● Exercise goal
The copy has to match the data exactly and leave out every picture.

● Data extracts
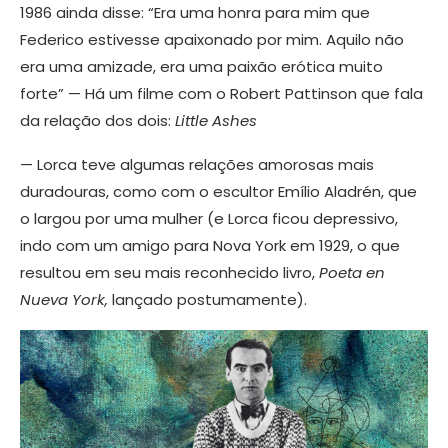
1986 ainda disse: “Era uma honra para mim que
Federico estivesse apaixonado por mim. Aquilo não
era uma amizade, era uma paixão erótica muito
forte” — Há um filme com o Robert Pattinson que fala
da relação dos dois:
Little Ashes
— Lorca teve algumas relações amorosas mais
duradouras, como com o escultor Emílio Aladrén, que
o largou por uma mulher (e Lorca ficou depressivo,
indo com um amigo para Nova York em 1929, o que
resultou em seu mais reconhecido livro,
Poeta en
Nueva York,
lançado postumamente).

● Result of this task
1986 ainda disse: “Era uma honra para mim que
Federico estivesse apaixonado por mim. Aquilo não
era uma amizade, era uma paixão erótica muito
forte” — Há um filme com o Robert Pattinson que fala
da relação dos dois:
Little Ashes
— Lorca teve algumas relações amorosas mais
duradouras, como com o escultor Emílio Aladrén, que
o largou por uma mulher (e Lorca ficou depressivo,
indo com um amigo para Nova York em 1929, o que
resultou em seu mais reconhecido livro,
Poeta en
Nueva York,
lançado postumamente).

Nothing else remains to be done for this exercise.